A practical introduction to OptimalGrid

A practical introduction to OptimalGrid - Part I

(Post 22/08/2006) OptimalGrid is a distributed computing middleware designed to support parallel computation on any Grid, cluster, or intranet group of computers. This tutorial will give you a practical introduction to OptimalGrid and show how you would design a Grid solution to your own development problems.

Section 1. Before you start

About this tutorial

The goal of this tutorial is to give you a practical introduction to OptimalGrid. Grid computing offers immense potential to industry, science, and individual users, but you need an easy way to harness that potential. OptimalGrid is an attempt to address this challenge.

OptimalGrid provides a Grid-enabled application framework you can use for rapid and easy development of Grid applications. It's working prototype middleware from IBM Almaden Research Center, and it's used by applications that require large-scale computation on a Grid. OptimalGrid hides the complexity of the underlying Grid infrastructure from the application developer. It also provides essential autonomic features such as self-configuration, healing, and optimization so you don't have to invent and implement these features. For you, the result is that you can rapidly build and deploy applications on a Grid.

After completing the tutorial, you should:

Understand what types of problems OptimalGrid is designed to solve
Understand the basics of how OptimalGrid implements the solution to these types of problems
Have a working installation of the OptimalGrid software
Be able to write the Java™ code to implement the solution to a specific problem

Should I take this tutorial?

Are you an application developer with some Java programming experience? And do you have a problem that requires more computing power than can be utilized on a single processor? If so, then you should complete the initial chapters that describe OptimalGrid and the problems that it is well equipped to handle. If you determine that, in fact, OptimalGrid and your problem are a good match, then you should complete the tutorial and learn how to use OptimalGrid to quickly implement a solution to your problem that can be implemented on a Grid network of computers.

Prerequisites

To complete this tutorial, you need a working knowledge of Java technology.

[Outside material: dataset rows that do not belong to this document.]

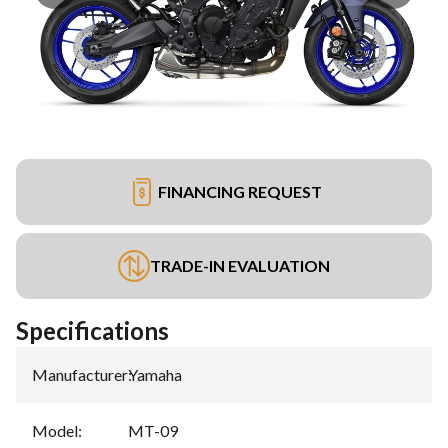
FINANCING REQUEST
TRADE-IN EVALUATION
Specifications
Manufacturer
:
Yamaha
Model
:
MT-09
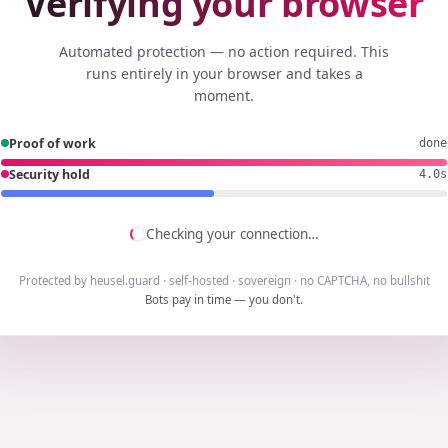
Verifying your browser
Automated protection — no action required. This
runs entirely in your browser and takes a
moment.
Proof of work
done
Security hold
3.8s
Checking your connection…
Protected by heusel.guard · self-hosted · sovereign · no CAPTCHA, no bullshit
Bots pay in time — you don't.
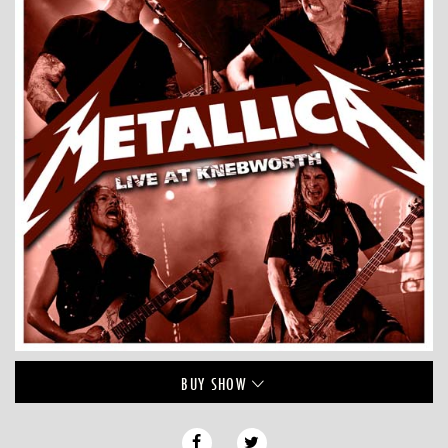
BUY
SHOW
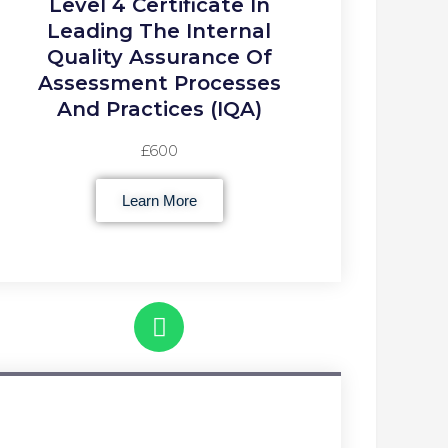
Level 4 Certificate In
Leading The Internal
Quality Assurance Of
Assessment Processes
And Practices (IQA)
£600
Learn More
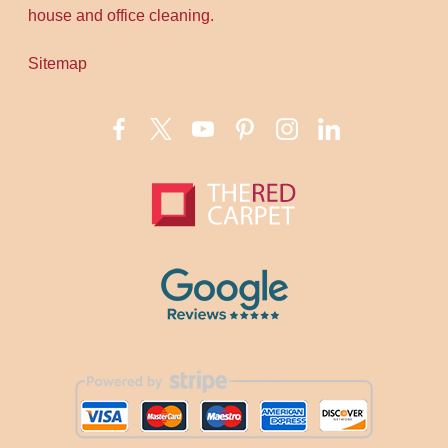
house and office cleaning.
Sitemap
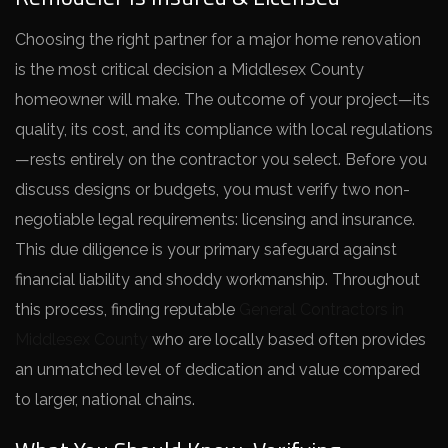
Choosing the right partner for a major home renovation
is the most critical decision a Middlesex County
homeowner will make. The outcome of your project—its
quality, its cost, and its compliance with local regulations
—rests entirely on the contractor you select. Before you
discuss designs or budgets, you must verify two non-
negotiable legal requirements: licensing and insurance.
This due diligence is your primary safeguard against
financial liability and shoddy workmanship. Throughout
this process, finding reputable
General Contractors in
Middlesex County
who are locally based often provides
an unmatched level of dedication and value compared
to larger, national chains.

Minimum platform requirements for OptimalGrid

One or more computers (750-MHz processor)
Java runtime 1.3 or higher
TSpaces (included in distribution)
10-Mbit Ethernet to each processor
Storage requirements are application-dependent
Any operating system that supports Java code; tested platforms include Linux® and Windows®.

Recommended configuration

Linux
Cluster of more than one machine (1-GHz processor)
Java runtime 1.3 or higher with Java 3D extensions installed
TSpaces (included in distribution)
100-Mbit Ethernet to each processor
Storage requirements are application-dependent

Section 2. Introduction to OptimalGrid

What is OptimalGrid?

OptimalGrid -- a research prototype from IBM Almaden Research Center -- is middleware that aims to simplify creating and managing large-scale, connected, parallel grid applications. The OptimalGrid system is pure Java code and runs on any operating system or collection of operating systems that support Java technology. OptimalGrid is designed to support parallel applications that require ongoing communication between cluster processors or nodes.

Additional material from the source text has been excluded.